#### [THE DATA]
###

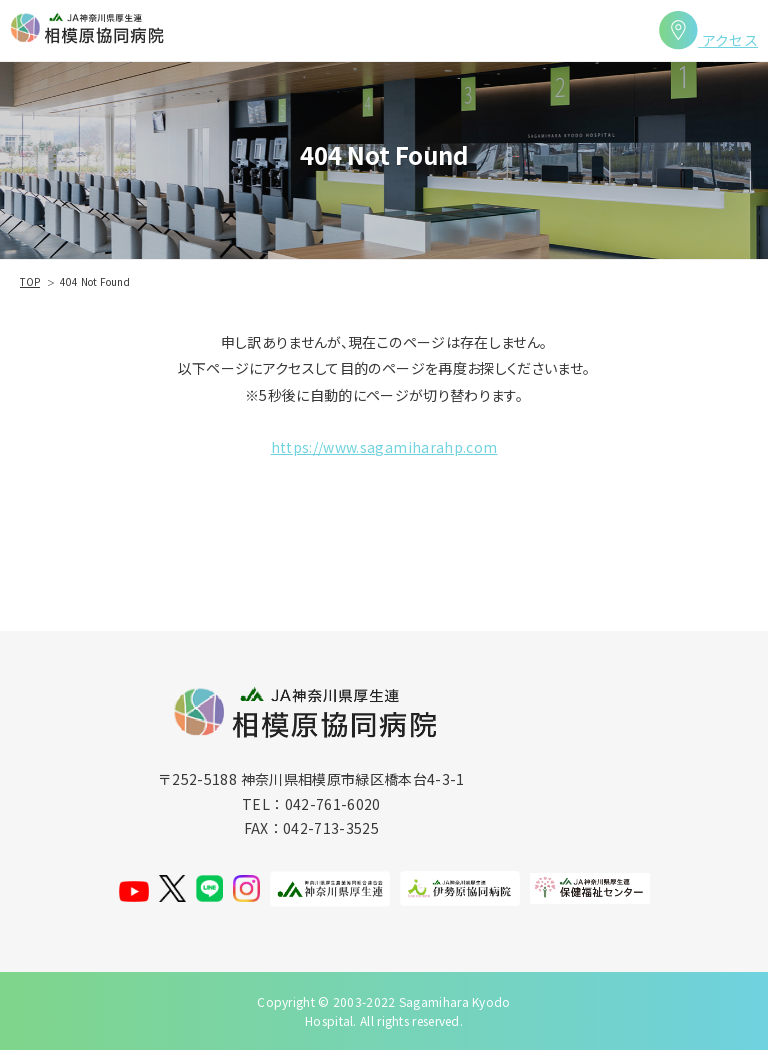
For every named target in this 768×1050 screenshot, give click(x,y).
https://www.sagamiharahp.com (384, 447)
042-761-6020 (333, 804)
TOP (30, 281)
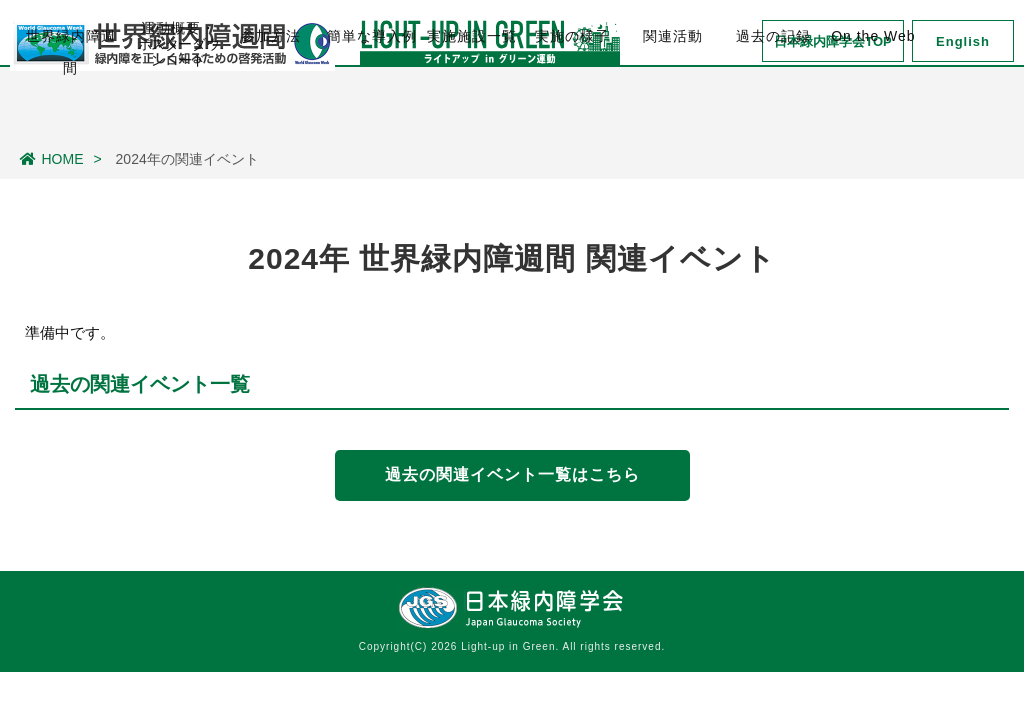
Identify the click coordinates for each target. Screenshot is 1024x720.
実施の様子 (572, 111)
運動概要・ (178, 112)
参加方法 (271, 111)
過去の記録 (773, 111)
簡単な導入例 (372, 111)
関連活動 (673, 111)
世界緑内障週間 (71, 121)
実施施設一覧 (472, 111)
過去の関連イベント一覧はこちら (512, 474)
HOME (51, 159)
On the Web (873, 111)
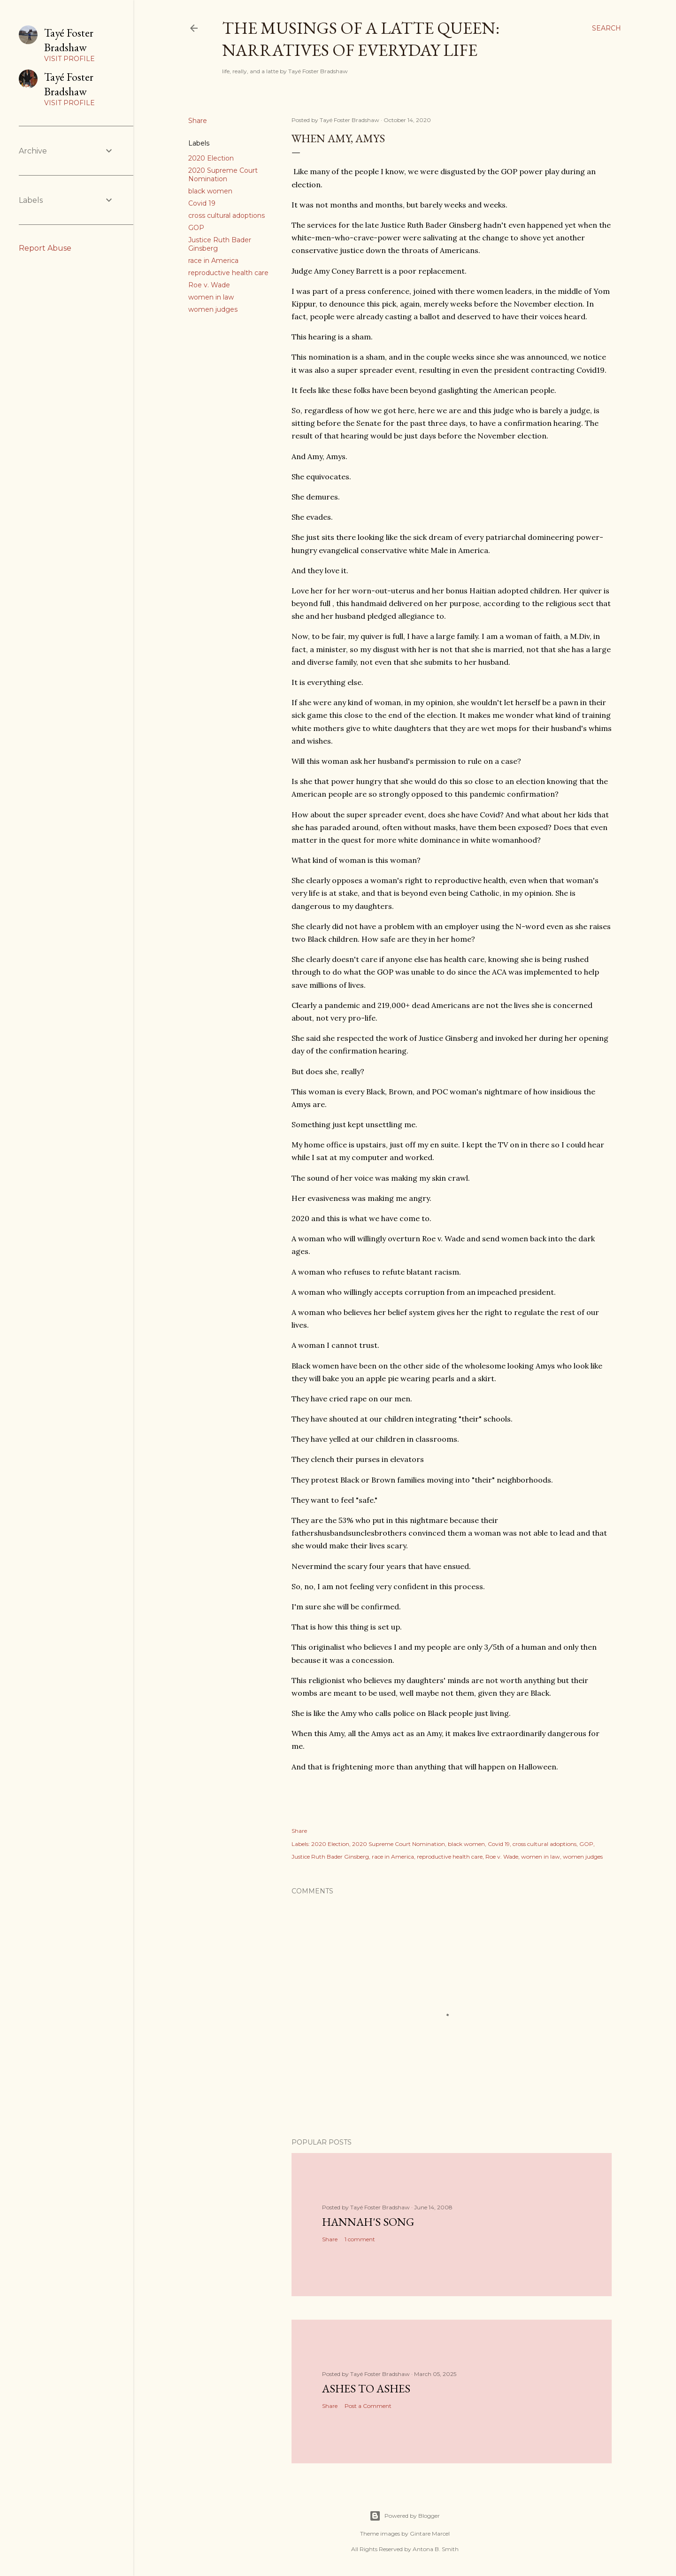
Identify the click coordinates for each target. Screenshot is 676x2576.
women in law (211, 297)
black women (210, 191)
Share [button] (197, 120)
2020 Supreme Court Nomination (223, 174)
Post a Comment (368, 2405)
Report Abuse (45, 248)
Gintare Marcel (430, 2533)
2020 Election (211, 158)
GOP (196, 227)
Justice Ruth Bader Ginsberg (330, 1856)
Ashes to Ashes (366, 2388)
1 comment (360, 2239)
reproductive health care (228, 273)
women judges (213, 309)
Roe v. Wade (209, 285)
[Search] (606, 28)
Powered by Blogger (404, 2516)
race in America (213, 260)
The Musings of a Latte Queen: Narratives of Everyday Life (360, 39)
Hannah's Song (368, 2222)
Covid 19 (201, 203)
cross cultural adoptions (226, 215)
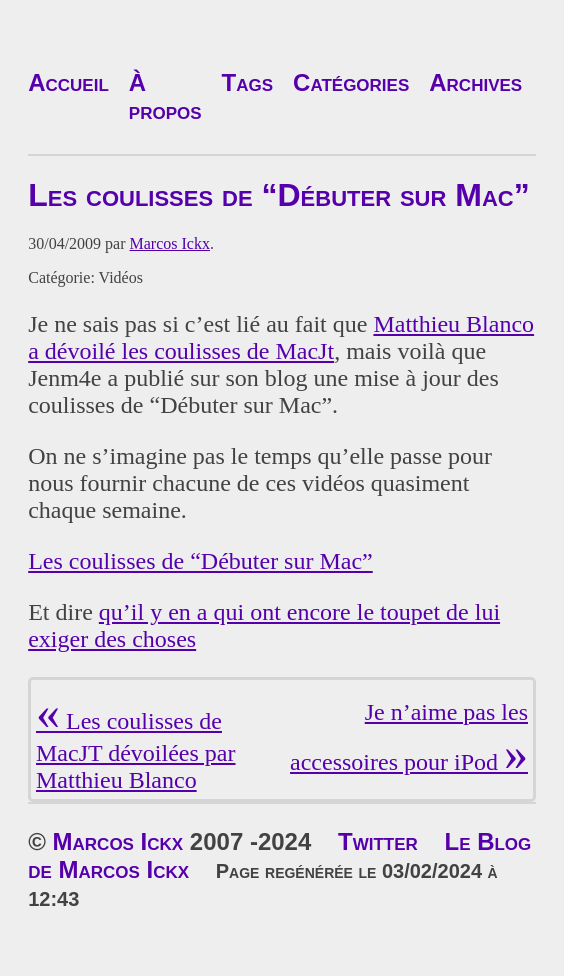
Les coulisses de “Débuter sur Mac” (200, 561)
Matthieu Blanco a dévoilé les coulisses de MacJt (281, 337)
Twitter (378, 841)
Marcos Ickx (170, 243)
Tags (248, 82)
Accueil (68, 82)
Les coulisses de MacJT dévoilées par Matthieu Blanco (136, 750)
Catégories (351, 82)
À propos (165, 96)
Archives (475, 82)
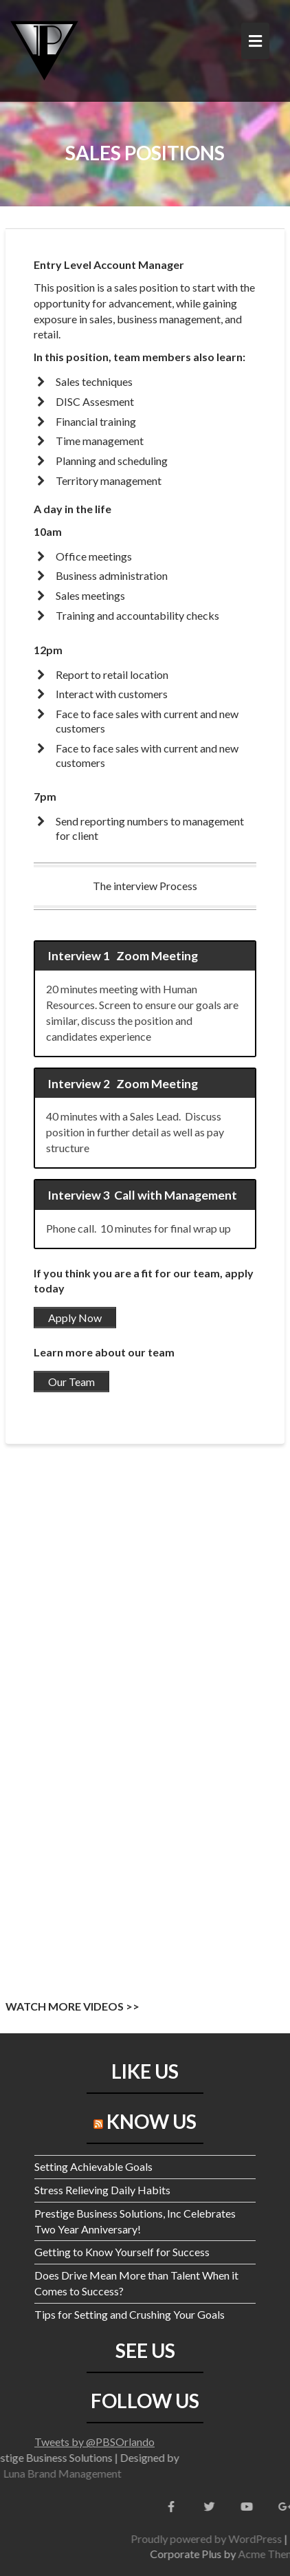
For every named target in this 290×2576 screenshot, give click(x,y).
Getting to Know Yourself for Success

###

Repeat word for word, and nothing more, the lines between the line containing "Accueil (68, 82)" and the last line of the records above, inclusive, without pictures.

Accueil (68, 82)
Les coulisses de MacJT dévoilées par Matthieu Blanco (136, 750)
Catégories (351, 82)
À propos (165, 96)
Archives (475, 82)
For every named target in this 290×2576 screenshot, give click(x,y).
Getting to Know Yourself for Success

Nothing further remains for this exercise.